However, despite the growing interest in incorporating matters of time, memory, and history into various strands of MOS research, there are some concerning gaps. First, there has been limited engagement of scholars with critical and postmodern approaches (Durepos, Shaffner, & Taylor, in press). Specifically, post-colonial (Decker, 2013), decolonial (Wanderley & Barros, 2018), and ANTi-historical (Durepos & Mills, 2012) approaches to studying the past are not represented within the MOS literature. These perspectives are also largely absent from recent special issues on history, memory, and the past that have been published by mainstream journals. As research motivated by the historic turn matures, we expect increasingly rich and diverse scholarly ideas.

Second, much of the discussion regarding historical organization studies has taken place in Europe and North America. Although similar concerns have been voiced elsewhere in the world (e.g., Brazil), the number of publications on the subject do not represent the increasing number of scholars theorizing about the intersection between organizing and the past. This lack of research from regions other than the global North is one explanation for the limited discussions about the interplay between place and culture, on the one hand, and time, history, and memory on the other. To explain and further explore the impact of the historic turn on management scholarship, we need to produce knowledge of general interest that is embedded in local realities. In other words, MOS scholars need to account for how place shapes the experience of time to construct different histories. The global South has its own experiences to share; thus, it is important to account for how relationships among countries and companies from different cultures and nationalities have informed and transformed each other.

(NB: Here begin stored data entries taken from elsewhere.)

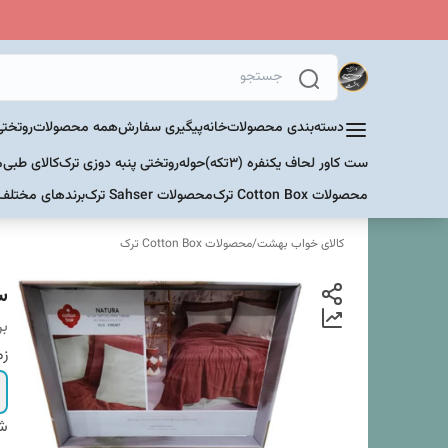
دسته‌بندی محصولات
خانه
پیگیری سفارش
همه محصولات
روتختی
ست کاور لحاف یکنفره (۳تکه)
حوله
روتختی پنبه دوزی ترک
کالای طبی
م
محصولات Cotton Box ترک
محصولات Sahser ترک
برندهای مختلف
کالای خواب بهشت
/
محصولات Cotton Box ترک
ست 
بر
زم
شم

Third, high-quality international research outlets present particular barriers for disseminating research conducted by non-English-speaking scholars. Restricting communications to a single linguistic frame hampers the ability of these researchers to express their thoughts. Because presentation of the past cannot be dissociated from the language and vocabulary used to experience and talk about it, there are rich, specialized research traditions in languages other than English that have been silenced and ignored. This has limited the reach and pace of research on important issues related to the historic turn.

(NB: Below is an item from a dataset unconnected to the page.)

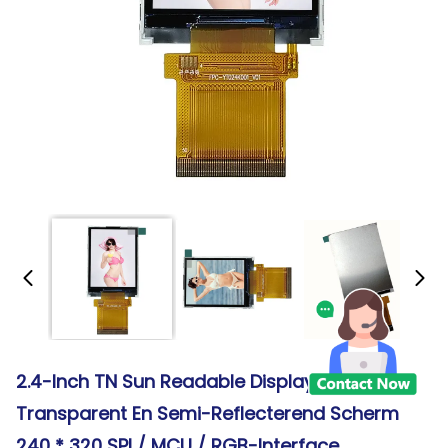
2.4-Inch TN Sun Readable Display Semi-
Transparent En Semi-Reflecterend Scherm
240 * 320 SPI / MCU / RGB-Interface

Despite these limitations, historical organizational studies offer insight into the different mechanisms of organizations and organizing. In particular, these studies have launched discussions about the epistemological, theoretical, methodological, and empirical underpinnings of MOS research. In the following sections, we briefly review these discussions and highlight some current critiques of the field.

Epistemological

One of the major criticisms raised by scholars of the historic turn has been the ahistorical character of most research on management and organizations (Kieser, 1994; Zald, 1990). Both business historians and organization scholars familiar with the use of historical methods in organizational research have articulated this critique. (Booth & Rowlinson, 2006; Üsdiken & Kieser, 2004). As Clark and Rowlinson (2004, p. 346) wrote at the time, the historic turn would “entail questioning the scientistic rhetoric of organisation studies, an approach to the past as process and context, and not merely as a variable, and an engagement with historiographical debates, especially regarding the epistemological status of narrative.”

Others have also questioned how the philosophical tenets of history impact MOS research. For example, many MOS research projects take a naïve-realist view of history. The assumption that there is an straightforward correspondence between history and the past has been taken for granted in MOS. Coraiola, Foster, and Suddaby (2015), however, argue that many ahistorical research projects, when examined more closely, are, in fact, historical. The distinction is that most MOS researchers fail to reflect on their taken-for-granted assumptions about history and the past. As a path forward, some scholars have called for researchers to move beyond historical cognizance (Kipping & Üsdiken, 2014) to develop historical consciousness (Suddaby, 2016).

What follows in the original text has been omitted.